The excised tissue was washed at least eight times with PBS containing 5% PS to remove coagulated blood and contaminants. In the process, the blood vessels and fat layer on the dermis were removed as cleanly as possible, and the tissue was cut finely to about 5 mm. The cut tissues were transferred to a 50 ml centrifuge tube, and then 10 ml of trypsin solution (0.125% trypsin: versene = 1: 1) was added, followed by physical stimulation (100 rpm) for 1 hour at room temperature using a magnetic bar. The keratinocytes come off. 40 ml of PBS was added to the trypsin solution, followed by centrifugation at 1,200 rpm and 4 ° C. for 5 minutes, and the supernatant was removed. KGM (keratinocyte growth media) containing 20% FBS in keratinocyte sediment (Cambrex, walkersville, MD, USA) 0.4% bovine pituitary extract (BPE), 0.1 ng / ml hEGF (human epithelial growth facotr) , 5 μg / ml insulin, 0.5 μg / ml hydrocortisone, 0.1% gentamycin, amphotericin B] 10 ml were added and centrifuged (1,200 rpm, 4 ° C., 5 minutes). After the centrifugation, 1-4 ml of fresh KGM medium was added to the centrifuge tube from which the supernatant was removed to unify the cells. The cell counts were calculated and dispensed to 3-5 x 10 ⁵ cell numbers per 10 cm culture dish coated with 0.1 mg / ml collagen IV (Sigma, Saint Louis, Missouri, USA).
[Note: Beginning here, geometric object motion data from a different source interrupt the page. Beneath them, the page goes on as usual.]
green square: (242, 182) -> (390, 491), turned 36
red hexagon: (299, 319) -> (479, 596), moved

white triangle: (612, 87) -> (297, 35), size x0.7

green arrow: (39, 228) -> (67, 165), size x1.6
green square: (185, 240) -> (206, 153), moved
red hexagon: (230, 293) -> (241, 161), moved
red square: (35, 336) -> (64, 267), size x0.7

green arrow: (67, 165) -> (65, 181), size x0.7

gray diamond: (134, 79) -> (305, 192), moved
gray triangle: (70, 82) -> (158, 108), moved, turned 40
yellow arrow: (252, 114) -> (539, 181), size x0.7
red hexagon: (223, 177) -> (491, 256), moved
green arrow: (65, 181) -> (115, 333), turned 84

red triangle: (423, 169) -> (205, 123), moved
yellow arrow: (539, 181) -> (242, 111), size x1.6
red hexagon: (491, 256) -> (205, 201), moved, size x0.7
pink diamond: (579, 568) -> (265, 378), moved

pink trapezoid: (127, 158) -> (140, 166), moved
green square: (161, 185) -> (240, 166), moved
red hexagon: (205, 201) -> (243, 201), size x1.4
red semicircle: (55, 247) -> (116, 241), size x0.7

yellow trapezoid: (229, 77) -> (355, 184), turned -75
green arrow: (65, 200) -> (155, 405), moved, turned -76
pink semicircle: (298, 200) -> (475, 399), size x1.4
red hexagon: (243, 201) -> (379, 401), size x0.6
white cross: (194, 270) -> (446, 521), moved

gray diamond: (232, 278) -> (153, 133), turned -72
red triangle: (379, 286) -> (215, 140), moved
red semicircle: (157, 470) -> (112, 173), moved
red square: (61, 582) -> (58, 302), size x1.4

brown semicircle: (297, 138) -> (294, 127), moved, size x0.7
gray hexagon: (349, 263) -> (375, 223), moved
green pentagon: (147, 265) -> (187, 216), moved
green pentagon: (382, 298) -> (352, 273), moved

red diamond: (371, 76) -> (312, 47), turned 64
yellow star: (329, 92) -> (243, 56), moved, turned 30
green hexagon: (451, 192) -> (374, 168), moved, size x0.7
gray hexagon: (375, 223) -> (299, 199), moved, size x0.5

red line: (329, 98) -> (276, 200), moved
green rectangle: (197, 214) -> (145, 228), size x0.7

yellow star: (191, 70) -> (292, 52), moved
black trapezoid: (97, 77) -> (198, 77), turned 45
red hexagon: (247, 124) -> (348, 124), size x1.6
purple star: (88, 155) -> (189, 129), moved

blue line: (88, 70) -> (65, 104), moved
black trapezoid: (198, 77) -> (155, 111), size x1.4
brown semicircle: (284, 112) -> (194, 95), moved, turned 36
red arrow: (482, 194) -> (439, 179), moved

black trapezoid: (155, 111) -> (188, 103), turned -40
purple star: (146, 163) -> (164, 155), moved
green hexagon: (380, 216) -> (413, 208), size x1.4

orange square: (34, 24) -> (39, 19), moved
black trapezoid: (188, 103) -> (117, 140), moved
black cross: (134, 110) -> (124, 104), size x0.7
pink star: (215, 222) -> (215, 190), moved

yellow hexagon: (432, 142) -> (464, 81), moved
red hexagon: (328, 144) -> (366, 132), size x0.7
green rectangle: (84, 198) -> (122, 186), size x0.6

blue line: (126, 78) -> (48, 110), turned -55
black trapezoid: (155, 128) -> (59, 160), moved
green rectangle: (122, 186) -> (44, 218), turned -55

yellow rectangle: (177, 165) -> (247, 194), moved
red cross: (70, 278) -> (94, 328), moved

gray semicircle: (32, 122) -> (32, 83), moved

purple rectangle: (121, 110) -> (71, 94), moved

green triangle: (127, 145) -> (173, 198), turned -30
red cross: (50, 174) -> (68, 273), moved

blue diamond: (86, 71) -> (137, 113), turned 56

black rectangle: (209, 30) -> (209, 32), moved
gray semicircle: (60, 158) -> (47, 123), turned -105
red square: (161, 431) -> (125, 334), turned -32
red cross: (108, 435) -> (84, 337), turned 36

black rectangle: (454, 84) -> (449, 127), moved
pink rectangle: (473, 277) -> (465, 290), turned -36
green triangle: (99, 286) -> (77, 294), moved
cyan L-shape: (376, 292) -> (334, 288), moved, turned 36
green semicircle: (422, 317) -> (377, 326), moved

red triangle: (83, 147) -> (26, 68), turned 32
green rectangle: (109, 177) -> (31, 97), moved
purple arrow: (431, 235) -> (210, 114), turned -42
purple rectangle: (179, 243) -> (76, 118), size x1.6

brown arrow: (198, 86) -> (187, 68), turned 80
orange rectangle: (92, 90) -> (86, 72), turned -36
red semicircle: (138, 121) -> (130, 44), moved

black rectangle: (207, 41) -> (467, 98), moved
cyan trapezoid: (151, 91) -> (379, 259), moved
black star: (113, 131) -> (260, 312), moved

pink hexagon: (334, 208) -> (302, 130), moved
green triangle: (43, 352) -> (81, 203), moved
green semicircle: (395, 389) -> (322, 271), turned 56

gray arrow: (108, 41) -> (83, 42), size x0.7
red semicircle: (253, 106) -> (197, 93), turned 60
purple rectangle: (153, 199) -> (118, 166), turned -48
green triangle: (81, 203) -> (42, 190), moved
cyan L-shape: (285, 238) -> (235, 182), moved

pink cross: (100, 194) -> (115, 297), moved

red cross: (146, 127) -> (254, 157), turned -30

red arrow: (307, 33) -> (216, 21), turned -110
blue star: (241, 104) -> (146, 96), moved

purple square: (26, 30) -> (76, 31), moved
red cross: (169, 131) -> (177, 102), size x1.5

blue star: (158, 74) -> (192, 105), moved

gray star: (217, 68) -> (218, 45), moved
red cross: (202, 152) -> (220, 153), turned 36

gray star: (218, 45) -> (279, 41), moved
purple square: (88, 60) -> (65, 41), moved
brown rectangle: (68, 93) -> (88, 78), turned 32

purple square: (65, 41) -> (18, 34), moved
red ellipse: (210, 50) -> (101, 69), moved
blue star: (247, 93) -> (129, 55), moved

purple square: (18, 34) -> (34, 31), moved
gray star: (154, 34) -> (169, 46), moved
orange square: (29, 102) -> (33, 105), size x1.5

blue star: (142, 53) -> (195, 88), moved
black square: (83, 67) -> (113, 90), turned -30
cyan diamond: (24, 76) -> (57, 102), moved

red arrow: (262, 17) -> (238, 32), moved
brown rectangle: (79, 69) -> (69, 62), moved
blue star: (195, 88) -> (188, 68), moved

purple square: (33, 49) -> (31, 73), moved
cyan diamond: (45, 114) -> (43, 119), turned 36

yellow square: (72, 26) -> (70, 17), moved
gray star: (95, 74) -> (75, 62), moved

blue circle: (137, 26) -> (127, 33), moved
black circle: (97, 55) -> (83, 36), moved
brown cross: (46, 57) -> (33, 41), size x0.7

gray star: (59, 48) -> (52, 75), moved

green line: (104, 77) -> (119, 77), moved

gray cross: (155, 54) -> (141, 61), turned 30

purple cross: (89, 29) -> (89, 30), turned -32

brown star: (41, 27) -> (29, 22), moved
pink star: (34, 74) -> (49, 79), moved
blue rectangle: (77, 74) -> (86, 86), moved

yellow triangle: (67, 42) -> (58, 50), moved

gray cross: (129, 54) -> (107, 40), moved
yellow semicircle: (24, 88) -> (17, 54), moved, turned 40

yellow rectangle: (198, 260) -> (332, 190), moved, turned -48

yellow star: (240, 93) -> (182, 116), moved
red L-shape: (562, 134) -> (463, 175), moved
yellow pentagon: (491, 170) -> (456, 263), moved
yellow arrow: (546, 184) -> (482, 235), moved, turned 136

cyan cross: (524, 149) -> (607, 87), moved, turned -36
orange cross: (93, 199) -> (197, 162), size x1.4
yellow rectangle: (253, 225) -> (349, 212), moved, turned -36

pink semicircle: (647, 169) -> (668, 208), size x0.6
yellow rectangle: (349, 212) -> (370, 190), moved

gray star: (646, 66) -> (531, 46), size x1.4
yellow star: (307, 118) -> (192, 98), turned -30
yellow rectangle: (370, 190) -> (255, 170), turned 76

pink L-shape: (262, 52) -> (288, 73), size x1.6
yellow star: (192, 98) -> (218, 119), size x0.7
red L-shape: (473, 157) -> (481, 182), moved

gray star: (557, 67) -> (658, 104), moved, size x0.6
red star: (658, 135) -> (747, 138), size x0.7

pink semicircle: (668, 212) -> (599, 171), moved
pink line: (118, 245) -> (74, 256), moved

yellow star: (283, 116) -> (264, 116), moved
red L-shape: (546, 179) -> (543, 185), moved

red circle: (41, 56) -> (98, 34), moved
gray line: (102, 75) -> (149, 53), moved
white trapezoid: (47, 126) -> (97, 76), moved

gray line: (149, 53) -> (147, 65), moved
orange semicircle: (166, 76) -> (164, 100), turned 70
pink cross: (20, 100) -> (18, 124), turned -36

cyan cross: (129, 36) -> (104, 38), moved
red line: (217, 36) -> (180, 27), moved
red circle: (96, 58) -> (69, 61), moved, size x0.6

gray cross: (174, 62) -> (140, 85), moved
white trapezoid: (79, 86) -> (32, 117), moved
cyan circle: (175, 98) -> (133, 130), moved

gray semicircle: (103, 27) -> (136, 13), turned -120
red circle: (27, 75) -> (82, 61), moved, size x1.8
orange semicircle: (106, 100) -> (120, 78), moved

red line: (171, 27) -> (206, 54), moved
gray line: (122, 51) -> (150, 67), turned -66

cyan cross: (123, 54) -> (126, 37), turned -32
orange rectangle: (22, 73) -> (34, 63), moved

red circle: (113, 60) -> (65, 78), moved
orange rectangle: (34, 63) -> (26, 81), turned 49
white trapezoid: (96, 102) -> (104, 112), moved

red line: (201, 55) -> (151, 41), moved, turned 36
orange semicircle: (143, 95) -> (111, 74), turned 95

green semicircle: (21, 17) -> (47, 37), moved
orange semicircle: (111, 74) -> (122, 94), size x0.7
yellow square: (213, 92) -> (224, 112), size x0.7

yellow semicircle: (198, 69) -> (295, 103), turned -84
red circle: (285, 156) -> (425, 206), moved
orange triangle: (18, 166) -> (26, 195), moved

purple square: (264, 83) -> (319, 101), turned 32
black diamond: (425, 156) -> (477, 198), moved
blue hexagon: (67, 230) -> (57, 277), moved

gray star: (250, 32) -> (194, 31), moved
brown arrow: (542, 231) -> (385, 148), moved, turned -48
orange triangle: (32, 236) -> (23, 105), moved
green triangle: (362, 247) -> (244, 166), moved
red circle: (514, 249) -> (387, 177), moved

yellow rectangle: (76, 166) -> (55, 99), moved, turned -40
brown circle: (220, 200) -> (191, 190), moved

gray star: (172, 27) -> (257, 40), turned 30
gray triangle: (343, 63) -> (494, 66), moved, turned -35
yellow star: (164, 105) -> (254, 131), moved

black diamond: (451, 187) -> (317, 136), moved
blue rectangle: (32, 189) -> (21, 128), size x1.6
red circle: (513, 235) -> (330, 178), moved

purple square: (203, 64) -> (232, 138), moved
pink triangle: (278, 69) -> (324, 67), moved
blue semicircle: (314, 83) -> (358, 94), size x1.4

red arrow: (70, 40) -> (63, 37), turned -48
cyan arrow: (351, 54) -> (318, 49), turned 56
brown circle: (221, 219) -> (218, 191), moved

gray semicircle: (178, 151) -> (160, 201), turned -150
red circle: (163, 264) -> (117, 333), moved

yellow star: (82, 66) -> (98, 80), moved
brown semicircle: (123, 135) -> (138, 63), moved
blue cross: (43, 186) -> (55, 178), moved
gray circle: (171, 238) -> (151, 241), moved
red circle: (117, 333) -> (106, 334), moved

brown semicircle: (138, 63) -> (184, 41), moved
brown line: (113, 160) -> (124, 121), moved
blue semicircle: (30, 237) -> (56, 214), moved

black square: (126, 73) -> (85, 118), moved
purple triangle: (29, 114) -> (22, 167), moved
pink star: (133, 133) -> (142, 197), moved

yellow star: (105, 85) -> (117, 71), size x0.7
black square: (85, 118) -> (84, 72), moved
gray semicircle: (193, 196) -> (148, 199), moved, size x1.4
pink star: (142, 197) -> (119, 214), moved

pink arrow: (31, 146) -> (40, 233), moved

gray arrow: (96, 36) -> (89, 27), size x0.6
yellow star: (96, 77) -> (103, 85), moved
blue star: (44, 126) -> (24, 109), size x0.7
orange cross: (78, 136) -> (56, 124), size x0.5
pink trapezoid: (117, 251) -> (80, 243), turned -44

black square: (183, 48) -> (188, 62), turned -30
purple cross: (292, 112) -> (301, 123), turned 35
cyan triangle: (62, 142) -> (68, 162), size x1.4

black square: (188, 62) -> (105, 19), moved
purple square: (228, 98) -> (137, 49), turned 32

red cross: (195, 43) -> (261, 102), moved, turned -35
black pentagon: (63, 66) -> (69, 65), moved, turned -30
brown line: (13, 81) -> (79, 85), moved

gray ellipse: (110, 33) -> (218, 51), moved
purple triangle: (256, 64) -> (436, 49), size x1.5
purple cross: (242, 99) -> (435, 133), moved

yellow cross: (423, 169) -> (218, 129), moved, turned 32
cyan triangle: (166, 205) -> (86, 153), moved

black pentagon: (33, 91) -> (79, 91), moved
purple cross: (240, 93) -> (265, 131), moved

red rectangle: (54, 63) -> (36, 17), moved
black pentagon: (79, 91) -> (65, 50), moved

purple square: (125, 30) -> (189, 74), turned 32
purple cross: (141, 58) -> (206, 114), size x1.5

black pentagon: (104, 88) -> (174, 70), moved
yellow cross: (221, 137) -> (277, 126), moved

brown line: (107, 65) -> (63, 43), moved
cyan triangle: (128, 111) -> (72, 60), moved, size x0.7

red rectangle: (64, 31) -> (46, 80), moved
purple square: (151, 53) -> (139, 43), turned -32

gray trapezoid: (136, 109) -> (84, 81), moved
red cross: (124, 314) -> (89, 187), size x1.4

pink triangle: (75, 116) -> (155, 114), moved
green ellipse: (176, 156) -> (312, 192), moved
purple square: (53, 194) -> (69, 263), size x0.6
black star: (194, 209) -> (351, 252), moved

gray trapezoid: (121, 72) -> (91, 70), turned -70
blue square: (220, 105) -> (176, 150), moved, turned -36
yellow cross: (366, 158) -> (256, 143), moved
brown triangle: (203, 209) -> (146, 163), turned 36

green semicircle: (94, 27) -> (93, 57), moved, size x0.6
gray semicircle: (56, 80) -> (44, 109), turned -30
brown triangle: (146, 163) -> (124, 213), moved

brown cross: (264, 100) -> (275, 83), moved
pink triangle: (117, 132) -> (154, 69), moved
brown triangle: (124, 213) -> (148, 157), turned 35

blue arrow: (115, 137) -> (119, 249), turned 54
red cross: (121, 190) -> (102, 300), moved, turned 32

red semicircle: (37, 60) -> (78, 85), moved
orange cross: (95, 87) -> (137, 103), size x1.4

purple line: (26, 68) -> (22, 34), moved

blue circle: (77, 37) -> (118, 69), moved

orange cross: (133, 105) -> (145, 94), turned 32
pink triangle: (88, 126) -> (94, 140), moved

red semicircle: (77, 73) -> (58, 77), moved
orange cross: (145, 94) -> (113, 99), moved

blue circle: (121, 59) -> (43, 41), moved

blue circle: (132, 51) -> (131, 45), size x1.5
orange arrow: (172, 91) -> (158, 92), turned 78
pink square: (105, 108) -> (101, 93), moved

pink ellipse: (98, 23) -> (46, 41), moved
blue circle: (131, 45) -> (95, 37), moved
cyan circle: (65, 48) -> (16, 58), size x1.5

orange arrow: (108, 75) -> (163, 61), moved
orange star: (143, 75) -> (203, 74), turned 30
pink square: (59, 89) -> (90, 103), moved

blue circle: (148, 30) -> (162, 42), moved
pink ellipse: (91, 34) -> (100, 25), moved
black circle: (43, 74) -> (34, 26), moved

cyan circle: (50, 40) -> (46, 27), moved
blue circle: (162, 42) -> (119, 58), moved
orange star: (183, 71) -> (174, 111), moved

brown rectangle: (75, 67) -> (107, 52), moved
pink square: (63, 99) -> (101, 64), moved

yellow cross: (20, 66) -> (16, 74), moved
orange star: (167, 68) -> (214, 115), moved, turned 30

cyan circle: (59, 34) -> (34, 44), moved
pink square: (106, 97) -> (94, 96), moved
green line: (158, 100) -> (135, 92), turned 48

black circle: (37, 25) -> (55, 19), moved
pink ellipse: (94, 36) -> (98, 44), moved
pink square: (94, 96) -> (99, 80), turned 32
3. Chitosan Scaffold  I made

1.5% chitosan (15 g), 1% acetic acid (10 mL) and sterile distilled water were added based on the volume of 1 L to prepare a raw material, which was shaken at room temperature for about 12 hours. The resulting solution was filtered through a glass filter and stored overnight in a 4 ° C. refrigerator to remove bubbles. In a mold (9 × 11 cm), 35 g of the support material is poured into a flat, evenly spread mold, and then rapidly frozen in a -80 ° C. freezer overnight, and then taken out of the freezer at -70 ° C. vacuum to 5 torr. And dried for 24 hours. Alcohol washing was performed to ensure no acetic acid remained on the support. Wash twice with 100% alcohol for 1 hour, wash twice with 70% alcohol for 1 hour, wash twice with 50% alcohol for 1 hour, and then wash with tertiary distilled water for 1 hour to remove alcohol. Then left for one night. Subsequently, the mixture was replaced with tertiary distilled water, washed for 30 minutes, and stored in a -80 ° C. freezer overnight to rapidly freeze. Then, it was taken out of the freezer and put into a freeze dryer of -70 ℃, vacuum 5 torr for 24 hours to prepare a chitosan scaffold finally.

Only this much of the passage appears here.